Short morsels to appear smart during your next Clubhouse session
🏠 More details have leaked on Apple’s S̶k̶i̶ ̶G̶o̶g̶g̶l̶e̶s̶ VR headset. The N301, as it is currently known, will sport 8k resolution for each eye, spatial audio, interchangeable headbands and cost around $3k.
👮♀️ German police may soon be posting fake, computer-generated pornographic images of children in a bid to crack down on criminals online. This development raises several profound ethical quandaries.
👀 Outlasted Trump, lost to Modi. For all the discussion about TikTok being banned in America, the social media app’s retreat from India has an arguably more lasting impact.
🌎 The things people do with Google Maps. If you tilt the satellite images ever so slightly you can see Earth at a cute angle.
✏️ Stunning in its simplicity and power. Cistercian monks invented a numbering system in the 13th century so that any number from 1 to 9999 could be written using a single symbol (see below).
💥 Decolonisation is a loaded term and some say exists in the conceptual. For design anthropologist Dori Tunstall, decolonization is not at all conceptual but about indigenous experience.
🍄 Thanks to a host of legalisation and decriminalisation propositions across the US, psychedelic drugs like psilocybin are upending psychiatry.
📚 The 10 books that defined the 1990s.
🛸 Fascinating. New details about the US Navy’s so-called UFO patents reveal technology that can ‘engineer the fabric of reality”.
I do occasionally ask readers to share the newsletter with friends who don’t receive it. If you do know people who might enjoy it, I would really appreciate it if you would forward it on. Normally about 1 in 400 of you do this. It would be super-fab if you’d take a moment to share it. Really means a lot to us. 🙏🏽
What you’re up to – notes from EV readers
The New European bought by a consortium including EV reader Saul Klein.
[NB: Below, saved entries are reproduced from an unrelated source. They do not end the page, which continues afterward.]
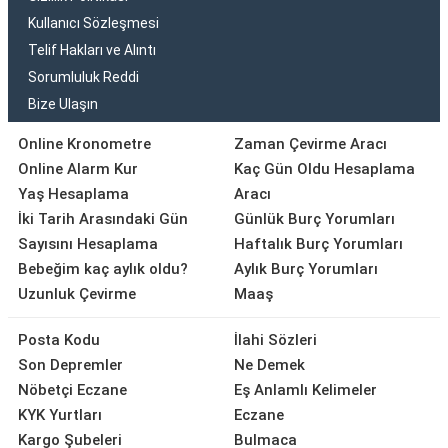
Kullanıcı Sözleşmesi
Telif Hakları ve Alıntı
Sorumluluk Reddi
Bize Ulaşın
Online Kronometre
Zaman Çevirme Aracı
Online Alarm Kur
Kaç Gün Oldu Hesaplama
Yaş Hesaplama
Aracı
İki Tarih Arasındaki Gün
Günlük Burç Yorumları
Sayısını Hesaplama
Haftalık Burç Yorumları
Bebeğim kaç aylık oldu?
Aylık Burç Yorumları
Uzunluk Çevirme
Maaş
Posta Kodu
İlahi Sözleri
Son Depremler
Ne Demek
Nöbetçi Eczane
Eş Anlamlı Kelimeler
KYK Yurtları
Eczane
Kargo Şubeleri
Bulmaca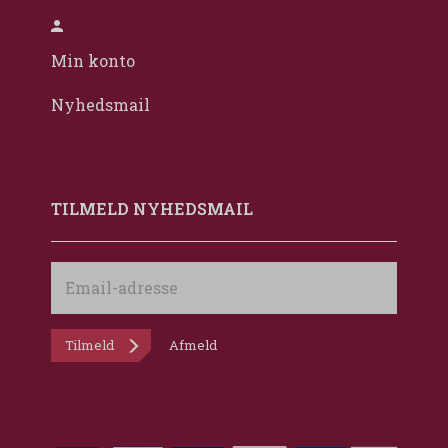
Min konto
Nyhedsmail
TILMELD NYHEDSMAIL
Email-
adresse
Tilmeld
Afmeld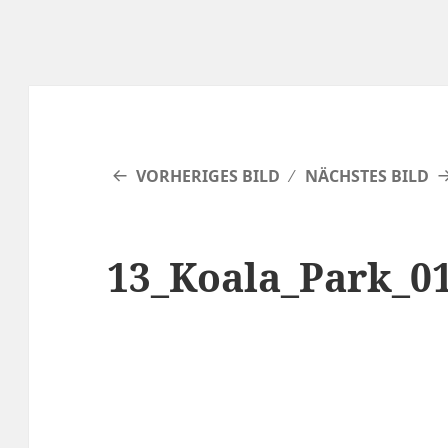
VORHERIGES BILD
NÄCHSTES BILD
13_Koala_Park_0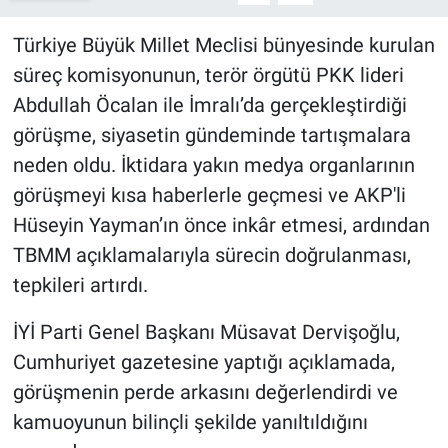
Türkiye Büyük Millet Meclisi bünyesinde kurulan
süreç komisyonunun, terör örgütü PKK lideri
Abdullah Öcalan ile İmralı’da gerçekleştirdiği
görüşme, siyasetin gündeminde tartışmalara
neden oldu. İktidara yakın medya organlarının
görüşmeyi kısa haberlerle geçmesi ve AKP'li
Hüseyin Yayman’ın önce inkâr etmesi, ardından
TBMM açıklamalarıyla sürecin doğrulanması,
tepkileri artırdı.
İYİ Parti Genel Başkanı Müsavat Dervişoğlu,
Cumhuriyet gazetesine yaptığı açıklamada,
görüşmenin perde arkasını değerlendirdi ve
kamuoyunun bilinçli şekilde yanıltıldığını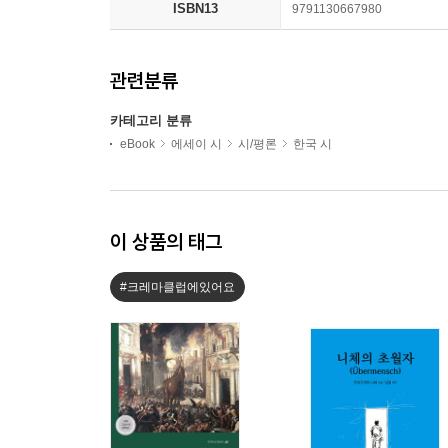
ISBN13
9791130667980
관련분류
카테고리 분류
eBook
에세이 시
시/평론
한국 시
이 상품의 태그
#크레마클럽에있어요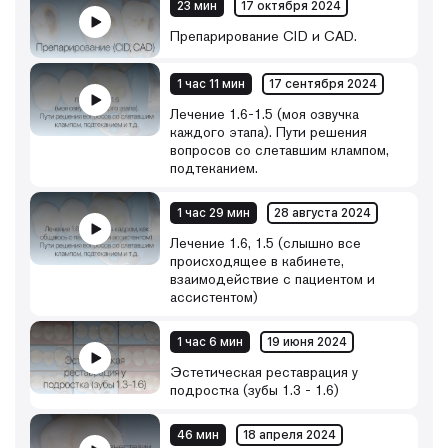
23 мин
17 октября 2024
Препарирование CID и CAD.
1 час 11 мин
17 сентября 2024
Лечение 1.6-1.5 (моя озвучка
каждого этапа). Пути решения
вопросов со слетавшим клампом,
подтеканием.
1 час 29 мин
28 августа 2024
Лечение 1.6, 1.5 (слышно все
происходящее в кабинете,
взаимодействие с пациентом и
ассистентом)
1 час 6 мин
19 июня 2024
Эстетическая реставрация у
подростка (зубы 1.3 - 1.6)
46 мин
18 апреля 2024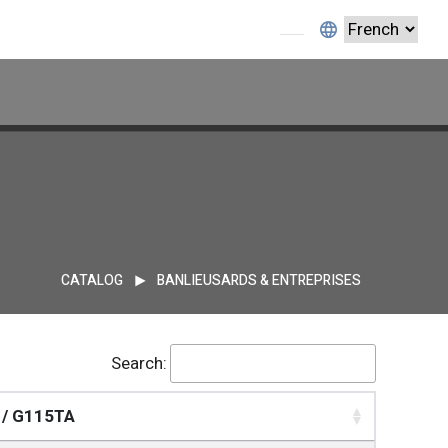
CATALOG
BANLIEUSARDS & ENTREPRISES
Search:
 / G115TA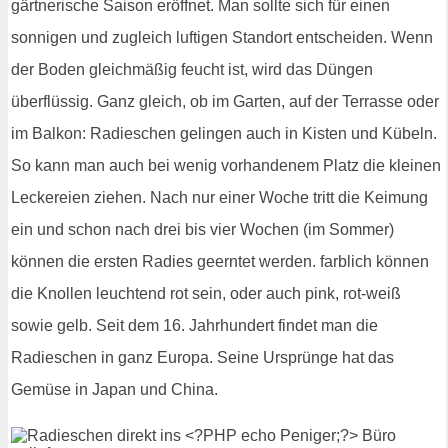
gärtnerische Saison eröffnet. Man sollte sich für einen
sonnigen und zugleich luftigen Standort entscheiden. Wenn
der Boden gleichmäßig feucht ist, wird das Düngen
überflüssig. Ganz gleich, ob im Garten, auf der Terrasse oder
im Balkon: Radieschen gelingen auch in Kisten und Kübeln.
So kann man auch bei wenig vorhandenem Platz die kleinen
Leckereien ziehen. Nach nur einer Woche tritt die Keimung
ein und schon nach drei bis vier Wochen (im Sommer)
können die ersten Radies geerntet werden. farblich können
die Knollen leuchtend rot sein, oder auch pink, rot-weiß
sowie gelb. Seit dem 16. Jahrhundert findet man die
Radieschen in ganz Europa. Seine Ursprünge hat das
Gemüse in Japan und China.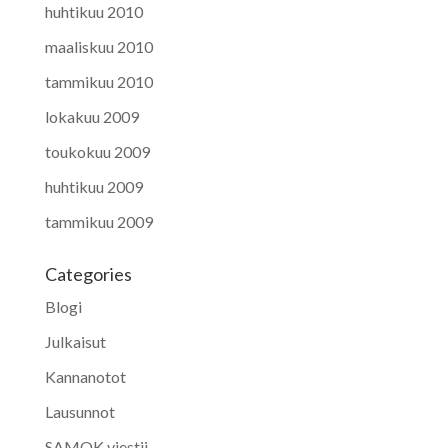
huhtikuu 2010
maaliskuu 2010
tammikuu 2010
lokakuu 2009
toukokuu 2009
huhtikuu 2009
tammikuu 2009
Categories
Blogi
Julkaisut
Kannanotot
Lausunnot
SAMOK viestii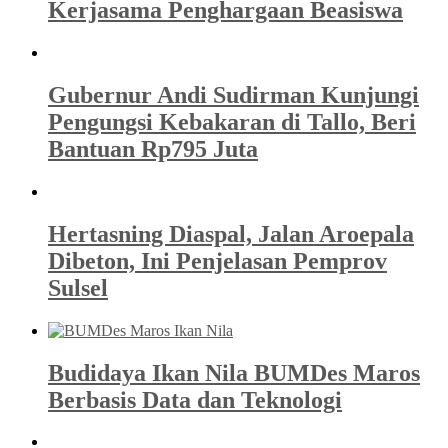
Kerjasama Penghargaan Beasiswa
Gubernur Andi Sudirman Kunjungi
Pengungsi Kebakaran di Tallo, Beri
Bantuan Rp795 Juta
Hertasning Diaspal, Jalan Aroepala
Dibeton, Ini Penjelasan Pemprov
Sulsel
Budidaya Ikan Nila BUMDes Maros
Berbasis Data dan Teknologi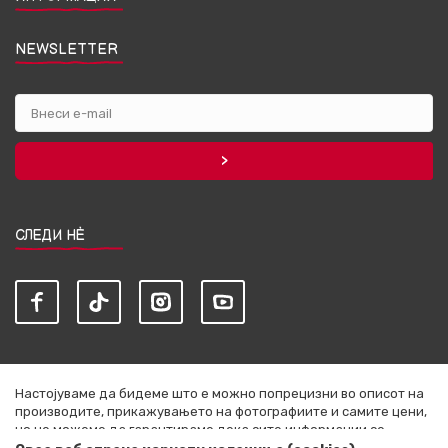
NEWSLETTER
СЛЕДИ НЀ
Настојуваме да бидеме што е можно попрецизни во описот на
производите, прикажувањето на фотографиите и самите цени,
но не можеме да гарантираме дека сите информации се
комплетни и без грешки. Сите артикли прикажани на сајтот се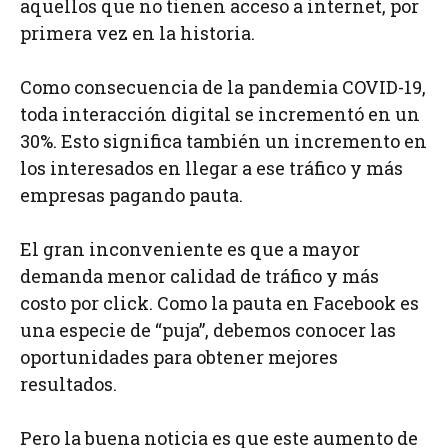
aquellos que no tienen acceso a internet, por
primera vez en la historia.
Como consecuencia de la pandemia COVID-19,
toda interacción digital se incrementó en un
30%. Esto significa también un incremento en
los interesados en llegar a ese tráfico y más
empresas pagando pauta.
El gran inconveniente es que a mayor
demanda menor calidad de tráfico y más
costo por click. Como la pauta en Facebook es
una especie de “puja”, debemos conocer las
oportunidades para obtener mejores
resultados.
Pero la buena noticia es que este aumento de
Meera Clark published “Facing fear as an emerging investor”.
Climate scientist Kimberly Nicholas has a new monthly newsletter, We Can Fix It, on facing the climate crisis with facts, feelings, and action.
Chris Wigley just launched a national conversation about genomics in the UK. Check out their new podcast.
Abhishek Gupta published The State of AI Ethics report.
Neil Kakkar published a new piece about narratives and stories.
Danial Naqvi started a newsletter called City Riffs.
Daniel Kyne has launched a newsletter called The Full-Stack Researcher to explore the future of the user research industry.
Paul Smith started a new project called 100 Innovations per Hour, which comes as a WhatsApp voice note.
Auke Hoekstra was recently on Tom Raftery’s podcast Climate 21 discussing the rise of renewable energy.